» Activity: Search each line below for the word "educational" and list those that contain it.
---------- Extracted material ----------
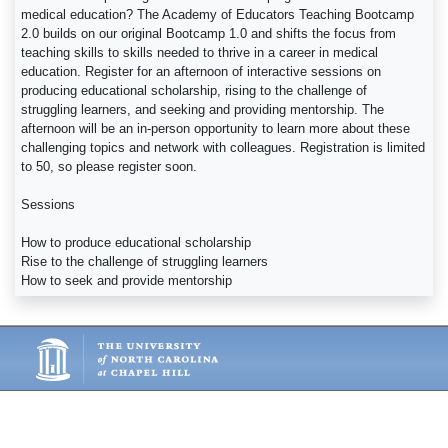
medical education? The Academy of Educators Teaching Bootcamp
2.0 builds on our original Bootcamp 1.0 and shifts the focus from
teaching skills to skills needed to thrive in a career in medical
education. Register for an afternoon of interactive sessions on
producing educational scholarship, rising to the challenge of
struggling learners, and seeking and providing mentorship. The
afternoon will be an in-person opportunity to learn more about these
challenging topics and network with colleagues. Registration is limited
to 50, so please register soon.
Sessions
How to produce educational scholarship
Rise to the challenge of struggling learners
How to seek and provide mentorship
----------
---------- Extracted material ----------
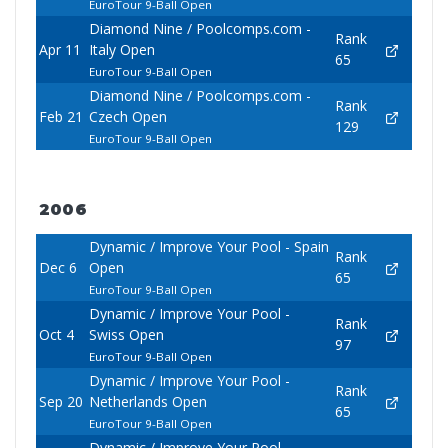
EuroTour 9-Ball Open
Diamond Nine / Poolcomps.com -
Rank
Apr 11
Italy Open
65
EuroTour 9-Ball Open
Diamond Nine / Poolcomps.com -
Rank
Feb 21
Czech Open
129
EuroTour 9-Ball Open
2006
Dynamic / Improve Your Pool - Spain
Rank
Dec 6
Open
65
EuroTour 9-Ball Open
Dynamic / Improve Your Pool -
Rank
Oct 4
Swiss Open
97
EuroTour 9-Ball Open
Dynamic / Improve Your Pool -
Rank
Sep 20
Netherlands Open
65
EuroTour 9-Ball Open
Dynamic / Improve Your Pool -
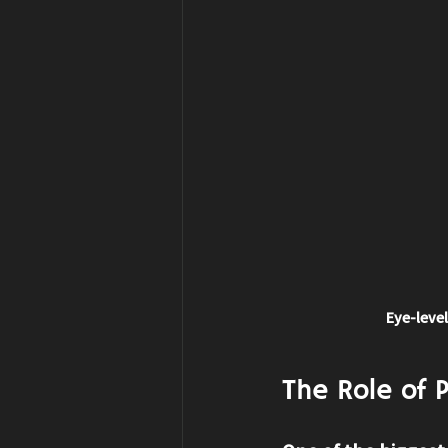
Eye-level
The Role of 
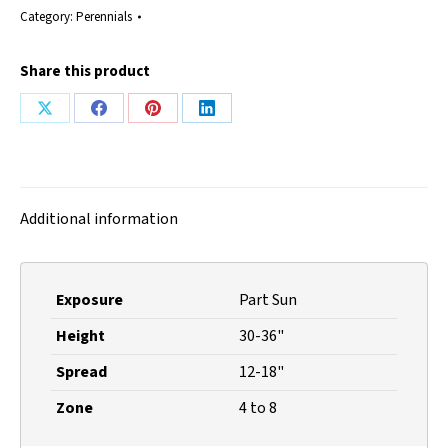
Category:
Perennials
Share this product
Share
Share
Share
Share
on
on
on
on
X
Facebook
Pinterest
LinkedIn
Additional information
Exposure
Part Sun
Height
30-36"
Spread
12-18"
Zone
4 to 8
----------
» Response to the exercise:
producing educational scholarship, rising to the challenge of
How to produce educational scholarship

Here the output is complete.